++++ Exercise input

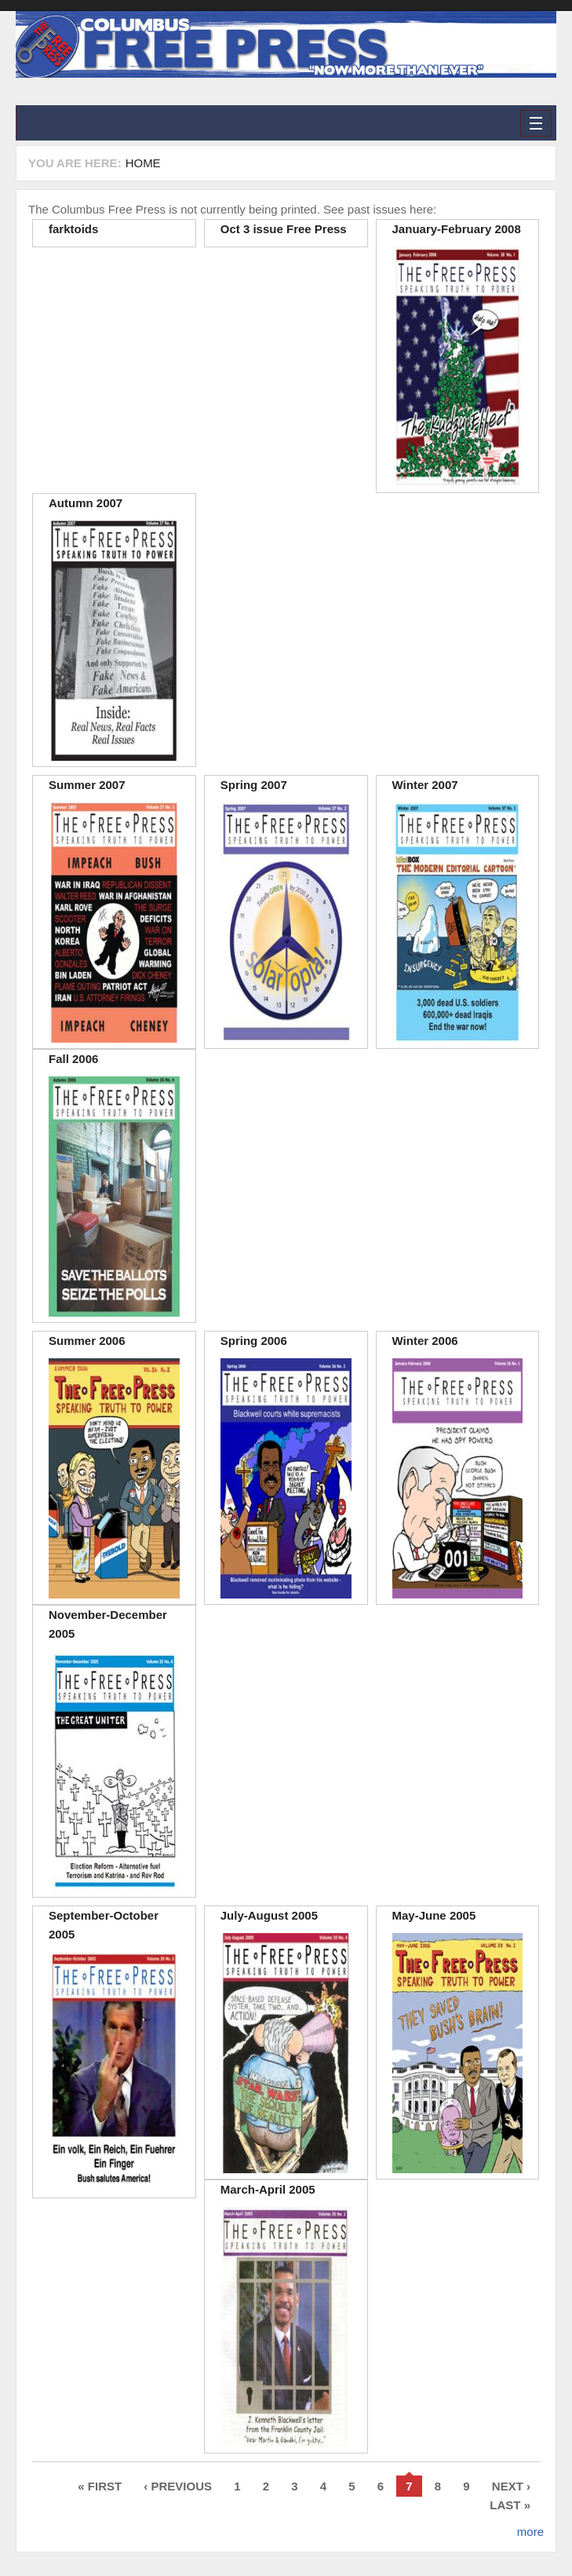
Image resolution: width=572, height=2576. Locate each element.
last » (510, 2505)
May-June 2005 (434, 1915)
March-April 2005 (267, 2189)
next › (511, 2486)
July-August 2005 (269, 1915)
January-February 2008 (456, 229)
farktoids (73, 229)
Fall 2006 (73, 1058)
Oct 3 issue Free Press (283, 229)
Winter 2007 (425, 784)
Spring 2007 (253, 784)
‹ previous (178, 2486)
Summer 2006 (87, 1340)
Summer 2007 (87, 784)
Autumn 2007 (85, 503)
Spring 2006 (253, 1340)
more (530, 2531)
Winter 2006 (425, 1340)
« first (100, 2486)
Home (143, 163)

++++++++

Exact copies of all the entries, without any pictures, are what the answer must contain.

Answer space>
Image resolution: width=572, height=2576. Locate each element.
last » (510, 2505)
May-June 2005 (434, 1915)
March-April 2005 (267, 2189)
next › (511, 2486)
July-August 2005 (269, 1915)
January-February 2008 (456, 229)
farktoids (73, 229)
Fall 2006 (73, 1058)
Oct 3 issue Free Press (283, 229)
Winter 2007 (425, 784)
Spring 2007 (253, 784)
‹ previous (178, 2486)
Summer 2006 (87, 1340)
Summer 2007 (87, 784)
Autumn 2007 (85, 503)
Spring 2006 (253, 1340)
more (530, 2531)
Winter 2006 (425, 1340)
« first (100, 2486)
Home (143, 163)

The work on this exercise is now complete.